Flowers and candles have been laid at the foot of the monument in memory of those who died in the shootings on Friday at a shopping centre in the north-west of the city.
Their killer was an 18-year-old German-Iranian, David Ali Sonboly, who was obsessed with guns.
"To the victims of the 23rd of July" one message reads. "Love is stronger than hate," says another.
The series of violent attacks in the past few days has shaken people here.
"I'm trying not to let it affect me too much in my daily life," Xenia, a student, told me. "But when one thing after another happens like this, you can't help thinking that the world is totally crazy."
"Do you think the government is doing enough in this situation?" I asked her. "Have they let in too many refugees and migrants?"
"I feel generally safe in Germany," she said. "Attacks have been prevented in Duesseldorf and Bonn, and you can't do much against lone wolves.
"And we can't just blame it all on the refugees. That makes it far too simple. There will always be problem cases, but in general the refugees risk their lives to come here."
On the other side of the square, Alois Frank shook his head.
"I think there will be more attacks like this if the government doesn't take action," he told me. "They are doing much too little.
"They need to check very carefully who these migrants are, whether they are real asylum seekers or not."
"What do you think about Chancellor Angela Merkel?" I asked him.
"I always used to like her very much," he said. "But since she has accepted so many migrants, I am strongly against her.
"I always voted for the CDU [Mrs Merkel's party]," he said, "but now I am re-considering."
He looked around at a couple walking with their little girl.
"I'm not worried for myself because I am 83 years old and if something happens to me, my God, who cares! But I am concerned for my family."
Lothar Plomitcer, 48, agreed. "Our government seems to be controlled by the EU and Brussels. What kind of experiment is it, when a million people flee here? I know they have a good reason to leave Syria and Iraq, but it's uncontrolled. People need borders."

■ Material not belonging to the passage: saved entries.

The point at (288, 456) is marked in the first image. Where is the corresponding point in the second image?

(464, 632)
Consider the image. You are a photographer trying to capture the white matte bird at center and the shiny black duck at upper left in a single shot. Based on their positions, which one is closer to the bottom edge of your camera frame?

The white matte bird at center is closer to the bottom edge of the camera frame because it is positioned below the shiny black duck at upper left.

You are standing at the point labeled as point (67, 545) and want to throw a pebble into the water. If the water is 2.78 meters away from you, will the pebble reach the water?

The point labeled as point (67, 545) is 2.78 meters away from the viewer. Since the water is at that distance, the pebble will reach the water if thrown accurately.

Others in this cosmopolitan city are worried for other reasons.
Wandering through a shopping street with her friend Nadia, Kadidja told me the attacks made her concerned for her safety.

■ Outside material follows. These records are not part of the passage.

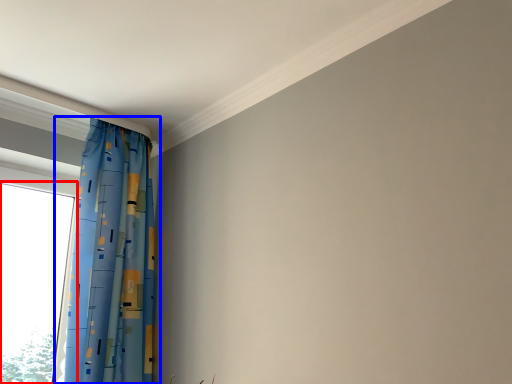 Question: Among these objects, which one is farthest to the camera, window (highlighted by a red box) or curtain (highlighted by a blue box)?

Choices:
 (A) window
 (B) curtain

Answer: (A) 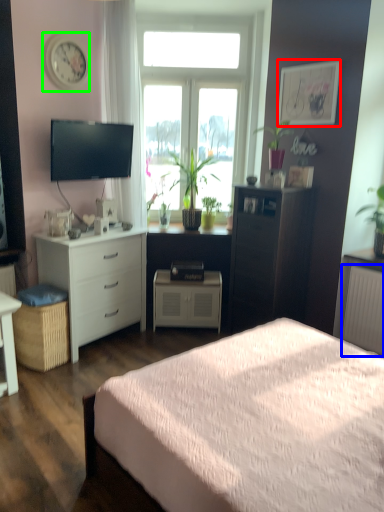 Question: Based on their relative distances, which object is farther from picture frame (highlighted by a red box)? Choose from radiator (highlighted by a blue box) and clock (highlighted by a green box).

Choices:
 (A) radiator
 (B) clock

Answer: (B) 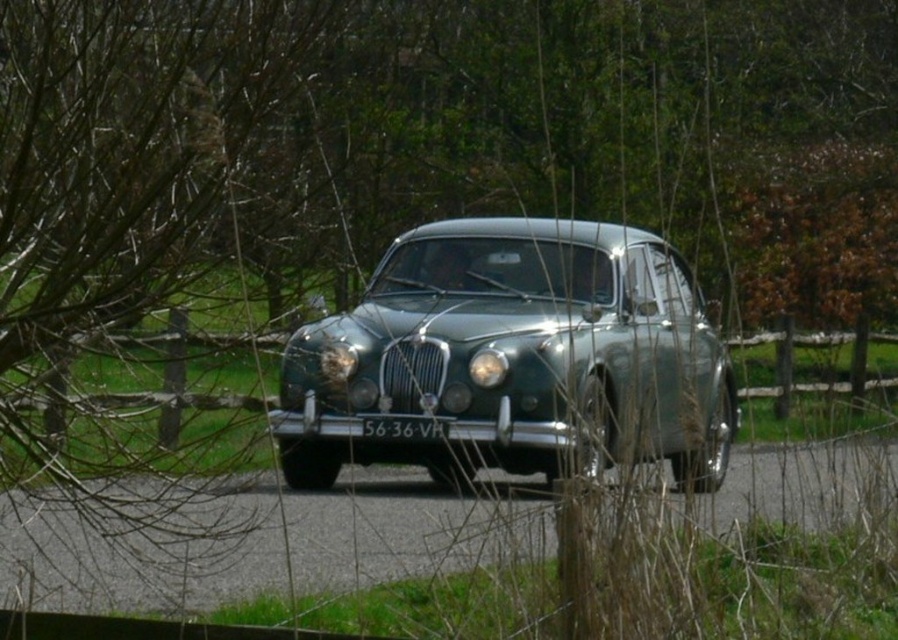 Question: Which object is positioned farthest from the matte silver headlight at center?

Choices:
 (A) metallic green car at center
 (B) white plastic license plate at center

Answer: (A)

Question: Can you confirm if metallic green car at center is wider than white plastic license plate at center?

Choices:
 (A) no
 (B) yes

Answer: (A)

Question: Estimate the real-world distances between objects in this image. Which object is farther from the matte silver headlight at center?

Choices:
 (A) metallic green car at center
 (B) white plastic license plate at center

Answer: (A)

Question: Which object appears closest to the camera in this image?

Choices:
 (A) matte silver headlight at center
 (B) metallic green car at center

Answer: (A)

Question: Is white plastic license plate at center further to camera compared to matte silver headlight at center?

Choices:
 (A) no
 (B) yes

Answer: (A)

Question: Is white plastic license plate at center further to camera compared to matte silver headlight at center?

Choices:
 (A) yes
 (B) no

Answer: (B)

"As a Muslim woman with dark skin who wears a headscarf, I find the current atmosphere quite charged," she said.
"I notice that lots of people are looking at me and are a bit scared of me. The mood is quite tense.
"I grew up here, I see myself as a German, but people still don't totally accept me. There are still so many prejudices against Muslims. I hope that will change one day."
The oppressive heat of the afternoon gave way to a violent thunderstorm, and I took shelter in the doorway of a shop, along with a middle-aged woman with brown hair.
"These are strange times for Bavaria," she told me. "Even the weather doesn't like it."
"Are you worried?" I asked her.
"I was worried on Friday during the shootings," she said. "And I was a bit careful on the underground today. But what can you do? You can't let it stop you."